Visti aboliti in Kosovo, quasi un giovane su tre si prepara a emigrare

L’effetto della liberalizzazione dei viaggi nell’Ue: molti giovani pronti a trasferirsi in Germania. Edilizia e turismo i comparti più a rischio

Stefano Giantin
L'aeroporto di Pristina: ora per i kosovari le frontiere verso l’Europa sono aperte
L'aeroporto di Pristina: ora per i kosovari le frontiere verso l’Europa sono aperte

Grande gioia per un traguardo meritato finalmente raggiunto. Ma ora, anche preoccupazioni crescenti e sempre più nette, dovute al fatto che il Paese potrebbe realmente “svuotarsi” nel giro di pochi mesi, sulla falsariga di quanto sta accadendo da un decennio e più anche negli altri Stati della regione.

Sono le due facce della medaglia della liberalizzazione dei visti per i cittadini del Kosovo, ultimo Stato balcanico a ricevere luce verde dalla Ue sul fronte degli ingressi nell’area di libera circolazione di Schengen, con i kosovari che dal primo gennaio possono finalmente viaggiare per brevi periodi nell’Unione, senza l’obbligo di ottenere prima un visto. Ma moltissimi – praticamente un terzo della popolazione – starebbero pianificando di “usare” la libera circolazione come trampolino per una emigrazione definitiva, in cerca di un lavoro e di una vita migliore.

Lo studio

È quanto ha rivelato uno studio del Gap Institute, uno dei più rinomati think tank di Pristina, che ha voluto tastare il polso della popolazione over 18 alla luce dell’apertura delle frontiere.

Il risultato è preoccupante per autorità e datori di lavoro: circa il 28% degli intervistati ha rivelato di aver già pronte le valigie e di voler lasciare definitivamente – non solo per una breve vacanza - la propria patria già nei primi sei mesi di questo 2024.

La destinazione?

Quasi tutti i kosovari hanno in mente di trasferirsi in Germania, locomotiva economica europea che ha una forte carenza di manodopera e ha ampiamente allentato le redini dei controlli d’ingresso, per attirare forza lavoro anche da Paesi extra-Ue.

Sono percentuali che nascondono un problema enorme, un possibile imminente collasso in Kosovo di settori produttivi vitali, che saranno prosciugati di lavoratori, espatriati in cerca di paghe migliori e di un futuro più appagante all’estero.

I comparti più colpiti

A essere colpiti saranno in particolare il comparto dell’edilizia (19% dei partenti), seguito dal turismo, commercio e industria, già in estrema difficoltà dato che dal Kosovo, tra il 2012 e il 2022, gli emigrati sono stati più di 300 mila – oltre 40 mila solo nel 2022 - ma i numeri potrebbero essere sottostimati.
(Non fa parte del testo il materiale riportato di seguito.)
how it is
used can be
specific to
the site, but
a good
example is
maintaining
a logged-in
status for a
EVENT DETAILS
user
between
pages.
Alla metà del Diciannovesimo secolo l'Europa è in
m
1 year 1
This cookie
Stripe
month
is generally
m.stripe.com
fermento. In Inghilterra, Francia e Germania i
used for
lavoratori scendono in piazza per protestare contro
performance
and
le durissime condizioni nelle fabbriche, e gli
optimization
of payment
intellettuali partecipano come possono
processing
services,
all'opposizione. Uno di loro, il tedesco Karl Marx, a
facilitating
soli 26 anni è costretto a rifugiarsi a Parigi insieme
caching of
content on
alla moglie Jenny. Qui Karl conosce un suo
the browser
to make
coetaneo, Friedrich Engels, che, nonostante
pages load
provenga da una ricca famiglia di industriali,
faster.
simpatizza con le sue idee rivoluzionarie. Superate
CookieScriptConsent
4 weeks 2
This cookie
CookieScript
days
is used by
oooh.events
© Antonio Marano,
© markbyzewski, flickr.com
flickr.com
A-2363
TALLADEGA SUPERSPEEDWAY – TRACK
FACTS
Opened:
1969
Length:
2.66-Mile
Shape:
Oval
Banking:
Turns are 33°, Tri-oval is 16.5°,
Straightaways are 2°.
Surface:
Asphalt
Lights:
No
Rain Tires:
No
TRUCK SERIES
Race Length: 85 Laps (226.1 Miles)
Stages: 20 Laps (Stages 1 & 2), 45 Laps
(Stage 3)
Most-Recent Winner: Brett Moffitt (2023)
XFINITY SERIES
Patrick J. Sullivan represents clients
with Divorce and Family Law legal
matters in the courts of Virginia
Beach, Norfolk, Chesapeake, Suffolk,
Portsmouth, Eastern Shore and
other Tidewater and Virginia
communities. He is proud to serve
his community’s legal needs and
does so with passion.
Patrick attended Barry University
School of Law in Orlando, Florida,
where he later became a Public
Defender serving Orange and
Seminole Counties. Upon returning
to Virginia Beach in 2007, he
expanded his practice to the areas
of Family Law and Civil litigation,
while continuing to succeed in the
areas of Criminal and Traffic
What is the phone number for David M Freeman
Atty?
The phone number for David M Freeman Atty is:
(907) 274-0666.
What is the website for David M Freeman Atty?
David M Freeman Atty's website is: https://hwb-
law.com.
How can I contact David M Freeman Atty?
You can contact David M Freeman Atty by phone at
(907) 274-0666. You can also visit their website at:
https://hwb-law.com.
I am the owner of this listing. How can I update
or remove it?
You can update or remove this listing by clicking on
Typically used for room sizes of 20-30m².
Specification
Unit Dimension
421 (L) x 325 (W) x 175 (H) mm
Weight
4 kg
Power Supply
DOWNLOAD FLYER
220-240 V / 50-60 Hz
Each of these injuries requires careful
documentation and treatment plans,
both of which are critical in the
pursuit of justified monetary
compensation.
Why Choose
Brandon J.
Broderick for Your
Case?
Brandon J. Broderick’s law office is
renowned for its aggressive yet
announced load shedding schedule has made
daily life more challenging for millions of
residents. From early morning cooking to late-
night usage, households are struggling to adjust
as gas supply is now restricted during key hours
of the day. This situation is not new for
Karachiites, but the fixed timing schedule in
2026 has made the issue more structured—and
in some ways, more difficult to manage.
E quelli futuri ancora peggiori. Un buon «mezzo milione» se ne andrà dal Kosovo – che di abitanti ne ha poco meno di due - quest’anno, ha previsto Nexhmedin Spahiu, uno dei più attenti politologi kosovari. «Quasi ogni famiglia in Kosovo ha un parente che lavora e vive in Occidente, qui gli stipendi sono bassi, la disoccupazione alta, molti giovani vedono il loro futuro» solo all’estero, ha spiegato Spahiu, che ha rappresentato un «terremoto» per l’economia nazionale nei prossimi mesi.

I Paesi vicini

Una consolazione, ma magra, è il fatto che i Paesi vicini non stiano molto meglio. Anzi, soffrono dello stesso problema, già da anni, “sfruttati” come sorgente infinita di forza lavoro da parte dei Paesi Ue più avanzati, Germania in testa.

Gli esempi negativi non mancano, come quelli della Bosnia-Erzegovina, dove gli emigrati sarebbero stati 500 mila nell’ultimo decennio, con il Paese balcanico che potrebbe scendere sotto gli 1,6 milioni di abitanti nel giro di 50 anni. Neanche la Macedonia del Nord si sottrae al comune destino: i dati dell’ultimo censimento hanno rivelato che il Paese ha perso almeno 200 mila abitanti dal 2002; mentre in Serbia partono almeno 40-50 mila persone all’anno.

Servono «misure urgenti e strategiche per fare i conti con questo problema» anche in Albania, ha avvisato a gennaio la numero uno della Banca per la ricostruzione e lo sviluppo a Tirana, Ekaterina Solovova, parlando di una «crisi demografica»» sempre più grave, causata sempre «dall’emigrazione, in particolare della popolazione più giovane». Stanca, ovunque nella regione, di aspettare un futuro migliore, magari nei ranghi Ue.